I believe if it has a place at all, it comes later when the admittance, plundering, dissecting, and commital to a plan of success has taken place.

But even with all of this said, the question is how do I, as a woman coming to terms with an irrational and destructive love of food (notice I am still not ready to accept that I may have an addiction) succeed in making this change? How do I find out if “willpower” is really something I may have?

I know and see so many other ladies in my position. Women who smile while praying the dryer didn’t take the stretch out of her jeans, who get dressed in a room absent of mirrors and lock every door for fear of someone witnessing her sans clothes.

The women who make love in darkness and shirts because they’re afraid to be seen by their partners. Those who covertly watch thin, lovely creatures whose clothes lie flat against their bellies and sides, who don’t struggle to tie their shoes.

Large women close their eyes against their own truth and wonder, for a fleeting moment what it must be like to stand unafraid of criticism and bask in their sloping and graceful bodies? It’s natural I suppose, but contemplate this: there has never been in the history of the world a slender woman who longed to switch places with a woman whose calves fill their pantlegs and thighs curve in towards one another.

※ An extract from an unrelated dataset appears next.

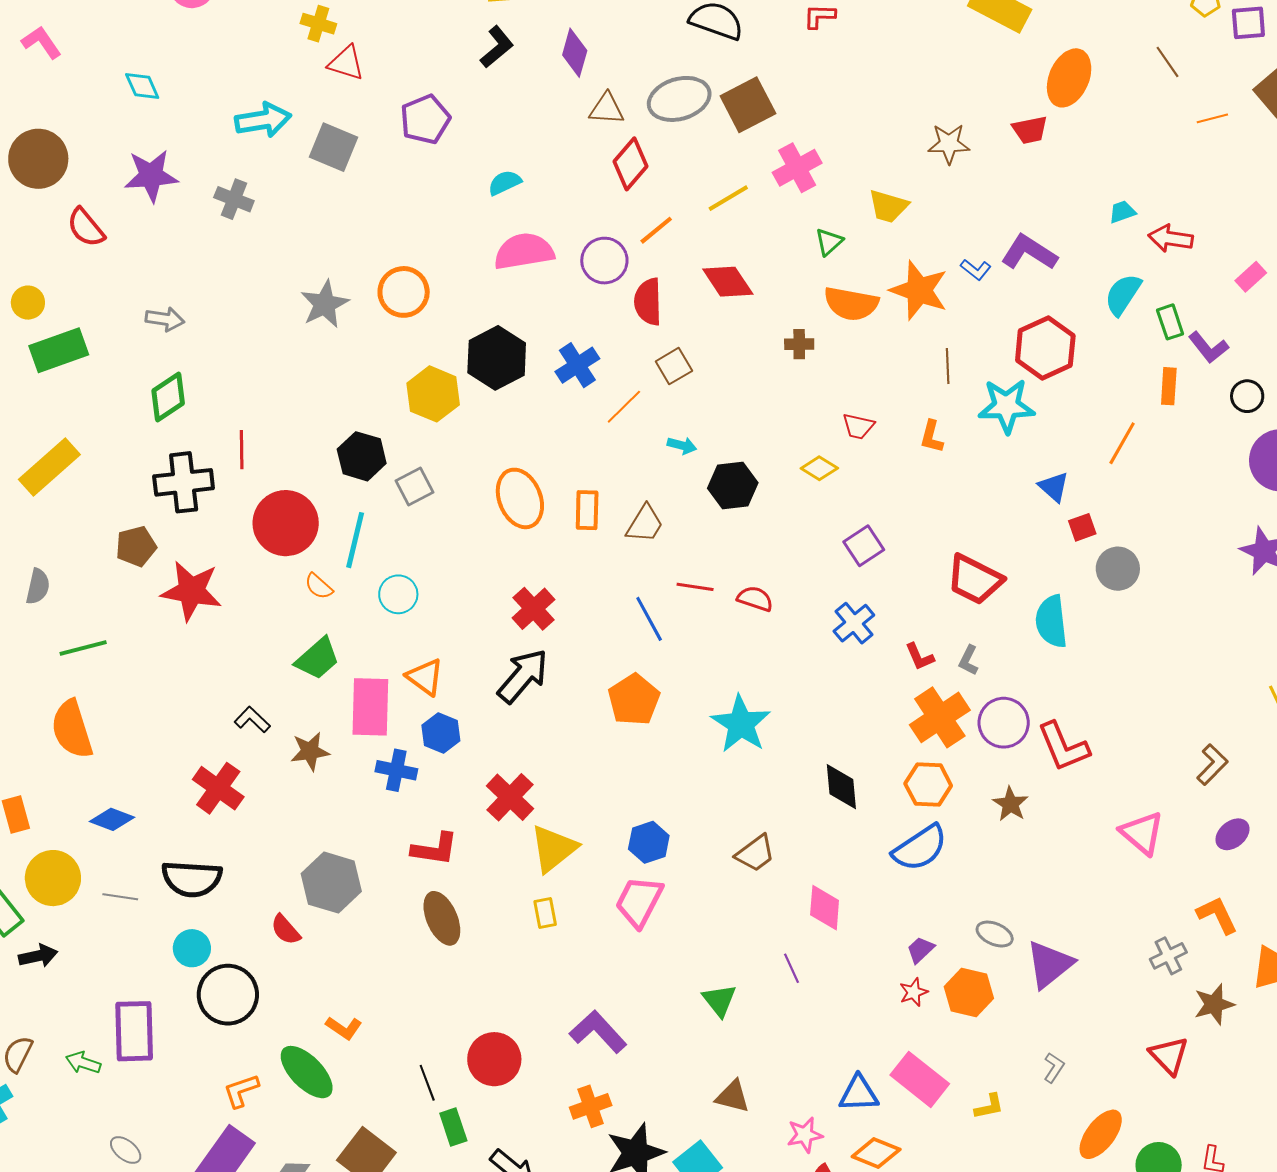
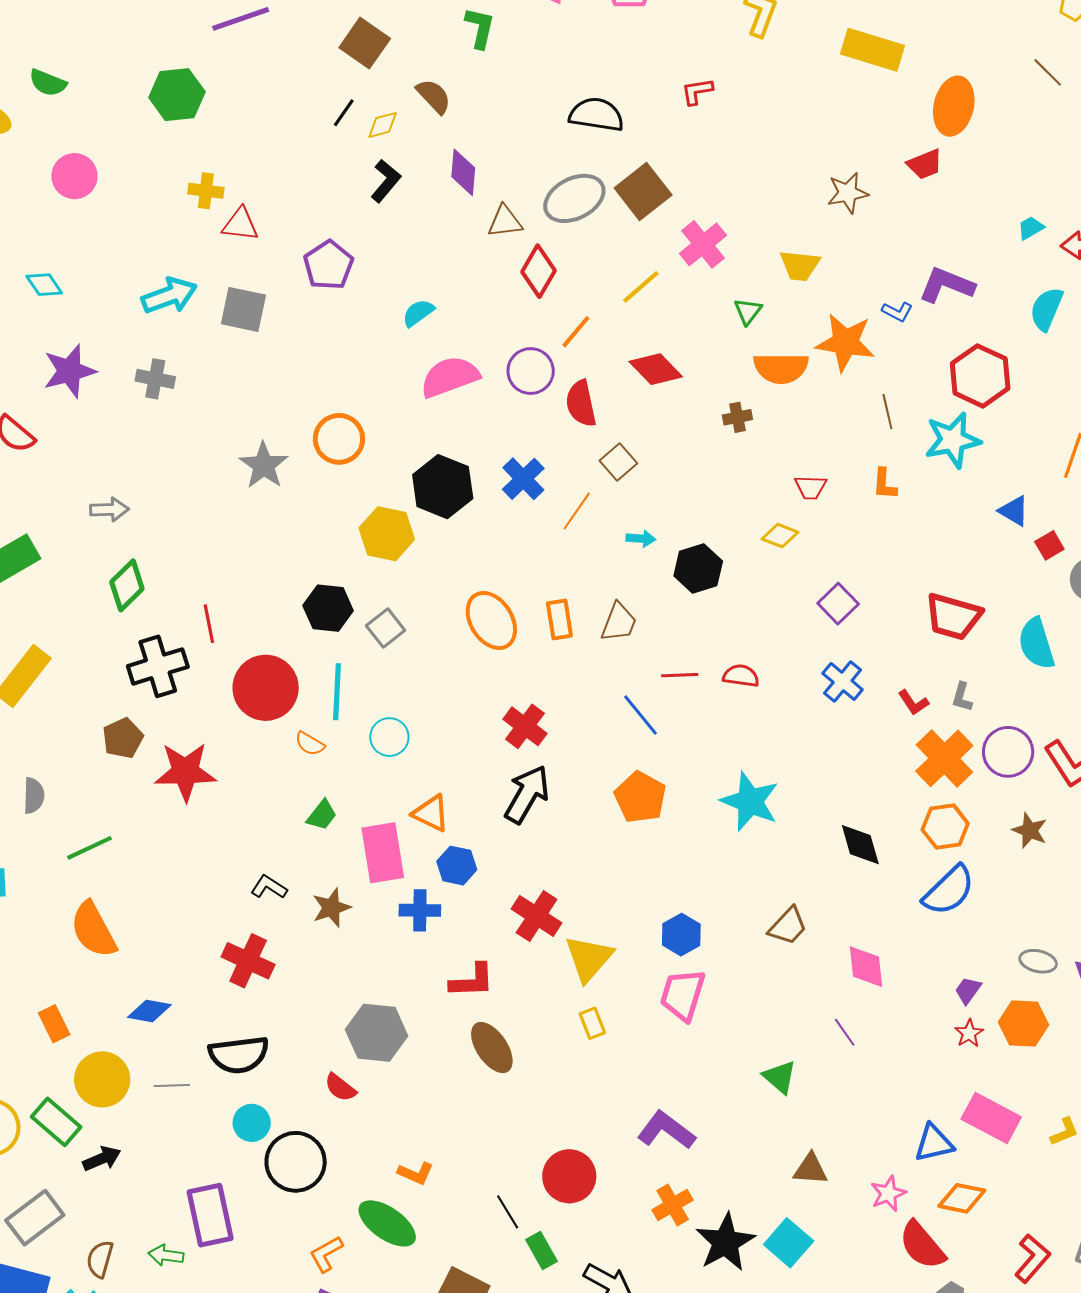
green trapezoid: (317, 659) -> (322, 815), size x0.7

Whose belly floats, so distended that it actually lays on the thighs. Or whose arms are thick and unbecoming in tank tops and capped sleeve shirts. Or whose chin has blended with the neck and no longer has that line of demarcation, separating even in the least the face from the shoulders. No, this has NEVER happened. And in that small, humiliating truth I find it even harder to accept myself and almost impossible to love anything about me.

In some areas, I generalize and in others, I personalize because I am only one voice among many. I don’t feel exactly like every other fat woman in America. I simply have commonalities that at least allow me to belong somewhere.

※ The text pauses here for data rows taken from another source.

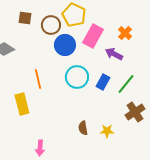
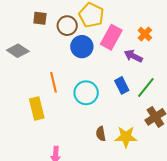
cyan circle: (77, 77) -> (86, 93), moved
blue rectangle: (103, 82) -> (122, 85), turned -56
yellow star: (107, 131) -> (126, 137), size x1.5

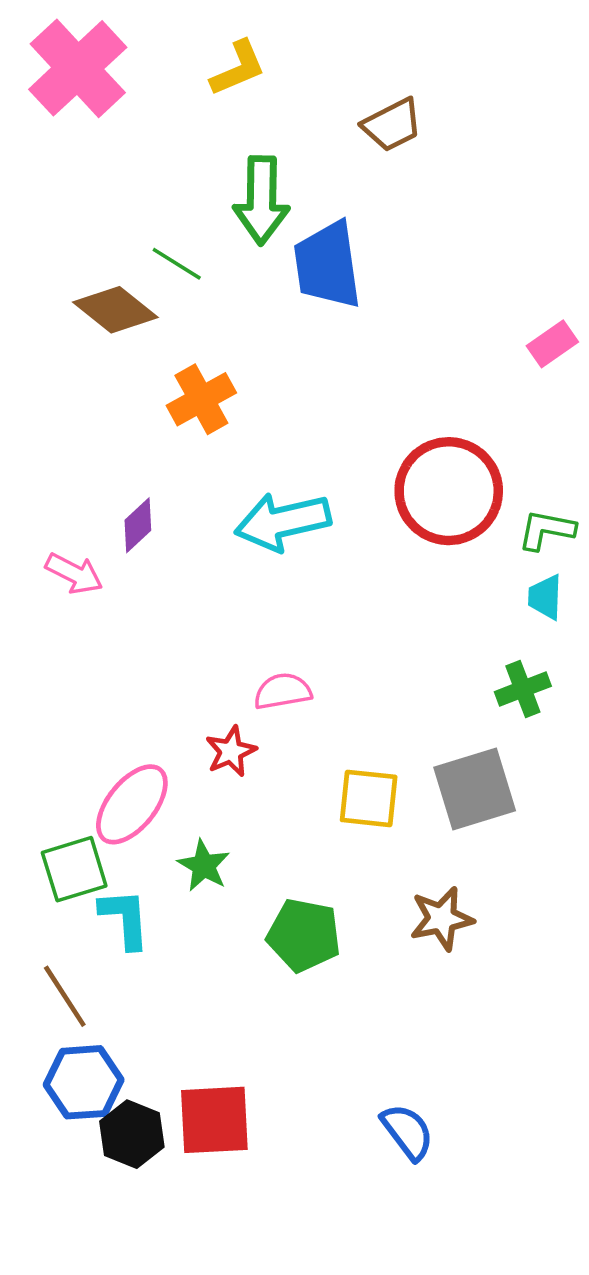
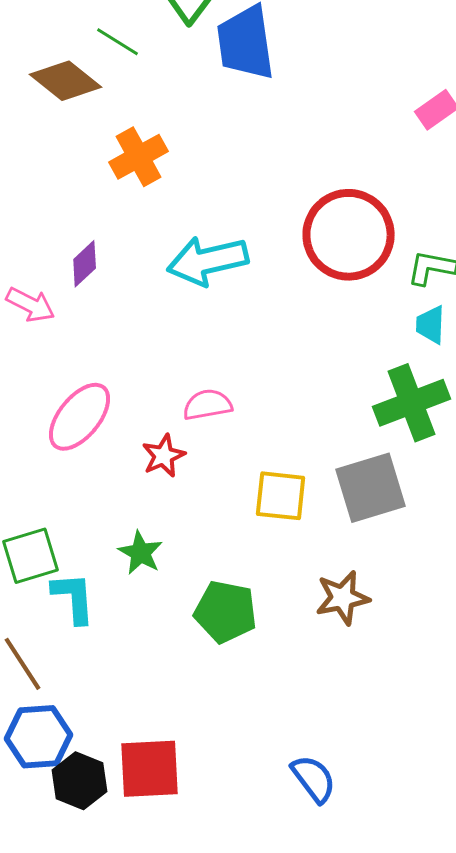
green cross: (523, 689) -> (412, 403), size x1.6
pink ellipse: (132, 804) -> (80, 417), moved

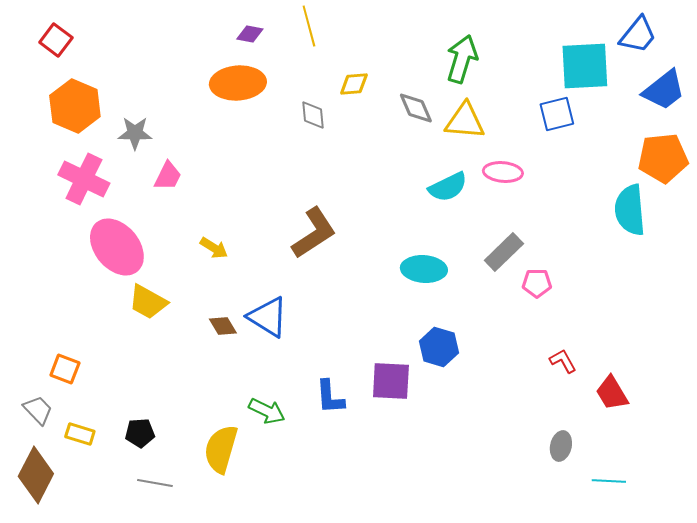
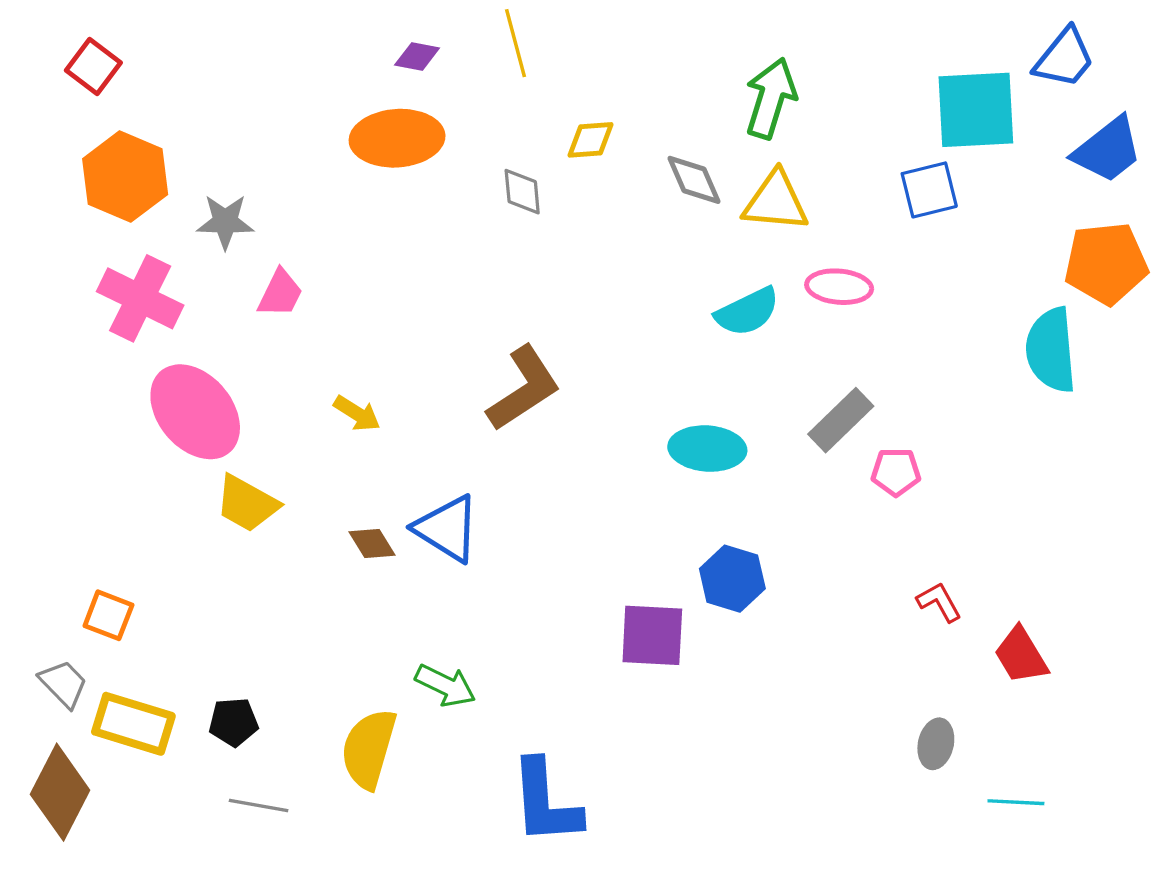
blue L-shape: (330, 397) -> (546, 802), moved, size x1.5
yellow rectangle: (80, 434) -> (133, 724), size x1.6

I know I hate when people look at me, hate it. I’d like to say it’s like being under a microscope, but we all know I’d never fit. I poke fun at myself, so others can’t hurt me when they do it.

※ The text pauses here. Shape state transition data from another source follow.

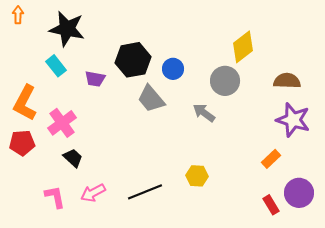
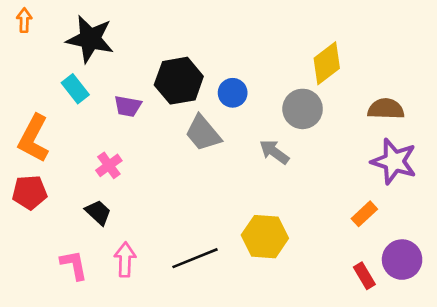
pink cross: (62, 123) -> (109, 165), moved, size x0.7
yellow hexagon: (197, 176) -> (265, 237), size x1.5
pink arrow: (93, 193) -> (125, 260), turned 120

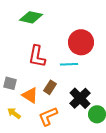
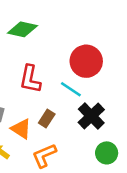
cyan line: (69, 64) -> (71, 89), turned 36
black cross: (80, 98) -> (91, 116), moved

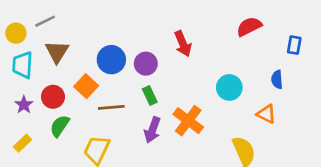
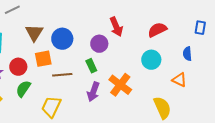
red semicircle: (249, 27) -> (157, 30), moved
brown triangle: (57, 52) -> (34, 33), moved
purple circle: (146, 64) -> (99, 44), moved
orange square: (86, 86) -> (43, 59), turned 36

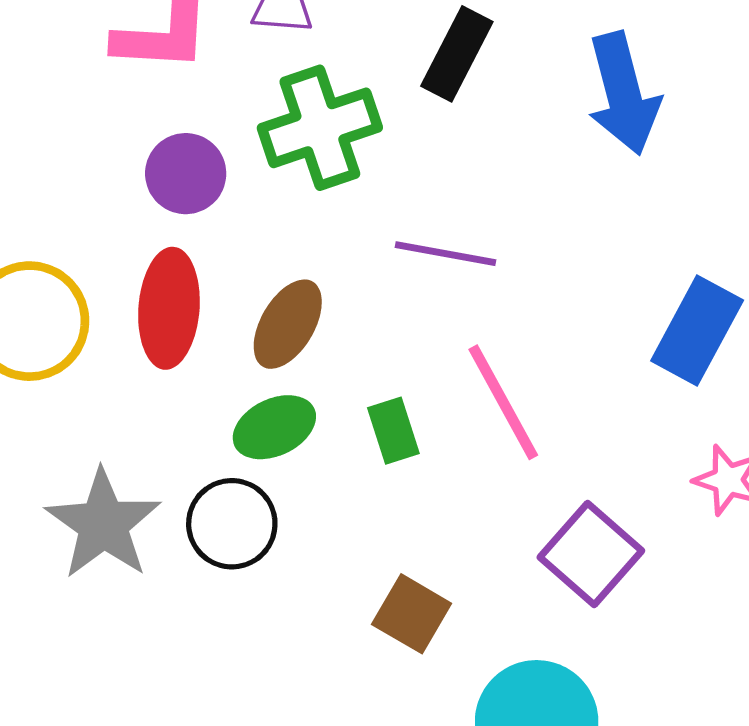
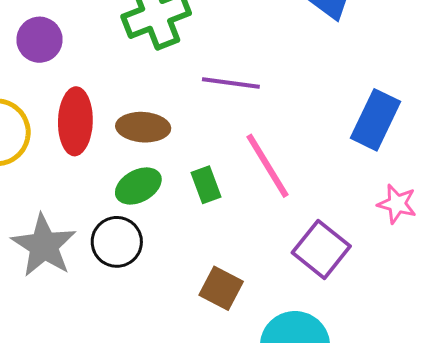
purple circle: (186, 174) -> (39, 40), moved
brown ellipse: (288, 324) -> (143, 127), turned 66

Grandma always said, “Be nice to yourself honey, there are plenty of people out there willing to put you down.” and she is so right. In the 11th grade, after answering a question in Mr. Anderson’s 3rd-period science class, one of the most popular boys in school leaned over and said, quite loudly, “Hey Ms. Piggy, you’re pretty smart for your weight.”

At which point, I hung my head and tried to keep the tears from slipping down my face, as others snickered and some even high-fived him. Yes, it was humiliating and to this day when I think about it, I physically react in that same way.

Flushed embarrassment and heartsick at my shame of being so different…so big.
I’d like to leave you with one more thought before I sign off for the day; big girls do cry.